A correlation analysis showed that women with PE, PCT and lactate levels had a positive correlation with fibrinogen levels in serum (r=0.38, p<0.05, CI [- 0.07; 0.53] and r=0.35, p<0.05, CI [-0.1; 0.51], respectively), as well as with protein content in urine (r=0.44, p<0.05 CI [-0.007; 0.58] and r=0.5, p<0.05, CI [0.07; 0.63], respectively). This also can be explained by endothelial dysfunction, inflammation, and swelling of endothelial cell of nephrons in this disease. Additionally, there was a weak positive correlation between the level of fibrinogen and the number of platelets in the blood (r=0.49, p<0.05, CI [0.06; 0.62]), as well as the protein content in the urine (r=0.43, p<0.05, CI [-0.02; 0.57]). However, such correlations were not observed in the control group. There was a strong positive correlation between AST and ALT levels (r=0.87, p<0.05, CI [0.97; 0.99] and r=0.86, p<0.05, CI [0.95; 0.99], respectively) in both groups of women with PE and healthy women. Moreover, correlations between ALT activity and LDH levels (r=0.37, p<0.05, CI [-0.08; 0.53]), and between ALT level and bilirubin (r=0.38, p<0.05, CI [-0.07; 0.53]) were found in women with PE. ALT level in women with PE positively correlated with platelet count in the blood (r=0.46, p<0.05, CI [0.02; 0.59]), while in the control group these indicators had an inverse negative correlation (r=-0.4, p<0.05, CI [-0.47; 0.15]).

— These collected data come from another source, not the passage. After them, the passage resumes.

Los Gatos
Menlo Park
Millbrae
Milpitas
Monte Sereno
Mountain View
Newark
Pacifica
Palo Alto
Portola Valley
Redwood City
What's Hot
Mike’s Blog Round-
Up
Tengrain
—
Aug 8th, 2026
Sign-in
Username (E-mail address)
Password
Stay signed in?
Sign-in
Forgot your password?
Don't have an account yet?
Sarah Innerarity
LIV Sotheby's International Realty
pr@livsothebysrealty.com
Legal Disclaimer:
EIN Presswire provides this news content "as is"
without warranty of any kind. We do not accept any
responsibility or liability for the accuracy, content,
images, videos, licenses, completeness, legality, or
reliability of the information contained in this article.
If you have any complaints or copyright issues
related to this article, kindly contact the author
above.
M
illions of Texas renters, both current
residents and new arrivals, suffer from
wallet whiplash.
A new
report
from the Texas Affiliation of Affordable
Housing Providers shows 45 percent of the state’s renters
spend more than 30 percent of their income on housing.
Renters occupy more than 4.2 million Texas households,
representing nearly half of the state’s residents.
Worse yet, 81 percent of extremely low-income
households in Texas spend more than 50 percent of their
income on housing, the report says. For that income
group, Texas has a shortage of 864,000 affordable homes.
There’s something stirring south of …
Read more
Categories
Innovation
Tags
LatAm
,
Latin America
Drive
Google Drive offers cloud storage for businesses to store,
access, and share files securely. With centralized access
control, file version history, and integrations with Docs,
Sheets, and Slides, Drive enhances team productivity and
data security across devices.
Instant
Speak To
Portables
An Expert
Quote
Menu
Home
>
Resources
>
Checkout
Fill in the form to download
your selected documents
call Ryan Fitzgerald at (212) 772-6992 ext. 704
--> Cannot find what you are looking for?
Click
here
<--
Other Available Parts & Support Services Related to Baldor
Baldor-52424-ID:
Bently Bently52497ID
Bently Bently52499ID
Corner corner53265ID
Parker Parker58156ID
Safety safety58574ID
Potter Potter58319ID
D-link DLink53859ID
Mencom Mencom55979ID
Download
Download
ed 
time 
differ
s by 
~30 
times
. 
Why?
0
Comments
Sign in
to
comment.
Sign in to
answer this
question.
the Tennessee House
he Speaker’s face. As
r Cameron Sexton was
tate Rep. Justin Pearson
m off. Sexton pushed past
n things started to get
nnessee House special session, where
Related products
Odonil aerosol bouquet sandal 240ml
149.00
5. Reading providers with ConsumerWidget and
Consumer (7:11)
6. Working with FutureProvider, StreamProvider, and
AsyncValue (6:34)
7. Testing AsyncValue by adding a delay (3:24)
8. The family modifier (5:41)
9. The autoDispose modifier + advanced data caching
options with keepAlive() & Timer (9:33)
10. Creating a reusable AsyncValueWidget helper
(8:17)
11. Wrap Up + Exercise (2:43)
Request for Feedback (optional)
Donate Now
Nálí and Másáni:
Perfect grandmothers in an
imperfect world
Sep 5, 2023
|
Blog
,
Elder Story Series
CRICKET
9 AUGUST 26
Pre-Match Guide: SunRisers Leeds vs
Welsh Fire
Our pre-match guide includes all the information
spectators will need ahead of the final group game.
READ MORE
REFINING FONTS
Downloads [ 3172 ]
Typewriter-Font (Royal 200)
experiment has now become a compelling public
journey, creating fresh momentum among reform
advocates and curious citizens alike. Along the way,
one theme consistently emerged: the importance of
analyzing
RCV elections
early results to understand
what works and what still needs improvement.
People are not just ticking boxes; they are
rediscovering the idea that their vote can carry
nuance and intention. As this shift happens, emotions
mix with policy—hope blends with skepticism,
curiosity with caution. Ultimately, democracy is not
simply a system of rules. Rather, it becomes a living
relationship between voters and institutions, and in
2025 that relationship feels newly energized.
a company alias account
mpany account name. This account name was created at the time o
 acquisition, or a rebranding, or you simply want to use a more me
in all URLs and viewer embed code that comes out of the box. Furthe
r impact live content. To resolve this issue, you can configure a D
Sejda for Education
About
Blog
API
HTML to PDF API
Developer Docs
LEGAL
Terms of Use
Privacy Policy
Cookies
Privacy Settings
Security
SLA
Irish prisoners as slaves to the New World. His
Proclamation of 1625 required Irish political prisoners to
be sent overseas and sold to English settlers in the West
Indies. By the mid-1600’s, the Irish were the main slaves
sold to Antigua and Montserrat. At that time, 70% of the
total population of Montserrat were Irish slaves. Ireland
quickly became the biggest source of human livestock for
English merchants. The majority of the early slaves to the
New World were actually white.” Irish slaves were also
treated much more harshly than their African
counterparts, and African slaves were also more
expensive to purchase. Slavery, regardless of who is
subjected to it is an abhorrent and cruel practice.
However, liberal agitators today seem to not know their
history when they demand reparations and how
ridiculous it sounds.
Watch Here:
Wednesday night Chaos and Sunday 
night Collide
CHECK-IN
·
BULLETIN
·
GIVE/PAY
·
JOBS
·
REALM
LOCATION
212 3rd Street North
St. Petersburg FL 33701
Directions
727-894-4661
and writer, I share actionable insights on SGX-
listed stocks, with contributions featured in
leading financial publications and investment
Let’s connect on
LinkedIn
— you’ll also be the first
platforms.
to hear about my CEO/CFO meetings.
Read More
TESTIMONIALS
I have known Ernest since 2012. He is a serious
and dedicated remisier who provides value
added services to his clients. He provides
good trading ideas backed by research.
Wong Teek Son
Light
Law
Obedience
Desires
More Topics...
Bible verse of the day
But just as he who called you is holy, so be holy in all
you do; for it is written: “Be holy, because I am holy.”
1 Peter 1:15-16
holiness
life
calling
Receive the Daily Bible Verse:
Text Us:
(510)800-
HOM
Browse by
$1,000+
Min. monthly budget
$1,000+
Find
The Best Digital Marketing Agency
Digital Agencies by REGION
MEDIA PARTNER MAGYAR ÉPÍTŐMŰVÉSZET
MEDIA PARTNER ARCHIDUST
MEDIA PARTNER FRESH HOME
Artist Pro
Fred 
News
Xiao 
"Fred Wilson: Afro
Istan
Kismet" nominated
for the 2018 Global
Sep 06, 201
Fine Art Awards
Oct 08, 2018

Genetic analysis of nucleotide polymorphisms of the thrombophilia (F2, F5) and folate metabolism (MTHFR) showed the prevalence of different variants of genotypes among a group of pregnant women with PE and a group of women with a healthy pregnancy (Table 3). No statistically significant differences in the prevalence of polymorphisms G20210A (rs1799963) in the F2 gene, G1691A (rs6025) in the F5 gene, and C677T (rs1801133) in the MTHFR gene were found between the studied groups.

According to our data, the prevalence of GG, GA, AA genotypes of the G20210A polymorphism of the F2 gene among Russian women with PE is 67%, 22%, 11%, respectively; of GG, GA, AA genotypes of the G1691A polymorphism in the F5 gene – 57%, 41% and 4%, respectively; CC, CT, TT genotypes of the C677T polymorphism of the MTHFR gene – 46%, 37%, 17%, respectively [18].

Although minor alleles of the studied polymorphisms are associated with the risks of thrombosis and PE, the data on the correlation between the studied polymorphisms and the disease are contradictory. For example, some studies stated that G20210A polymorphism in the F2 gene, G1691A polymorphism in the F5 gene, and C677T polymorphism in the MTHFR gene were not associated with PE and pregnancy loss, suggesting that the development of this disease may be due to a possible multifactorial etiology, ethnic features of the studied population and involvement of other genes [19, 20].

It is worth noting that the PCT level in the group of women with PE who had the mutant T allele of the C677T polymorphism in the MTHFR gene in the heterozygous or homozygous variants (ST and TT) was lower than that in women with PE who had only normal C allele in the homozygous state (CC). To explain these findings, additional studies with a larger number of patients with PE are required.

Conclusion

The results of the study showed that in PE the levels of PCT and lactate increased, reflecting the presence of an inflammatory response and cellular hypoxia. This proves that the study of PCT and lactate together with standard clinical and laboratory parameters has clinical significance in the early diagnosis of PE. However, the use of PCT and lactate as markers to determine the severity of the disease is limited, since an increase in the severity of PE does not lead to an increase in the level of these parameters in the serum of pregnant women. The PCT level in the group of women with PE with the CT and TT genotypes of the C677T polymorphism in the MTHFR gene is lower compared with the corresponding indicators in the group of women with PE with the CC genotype.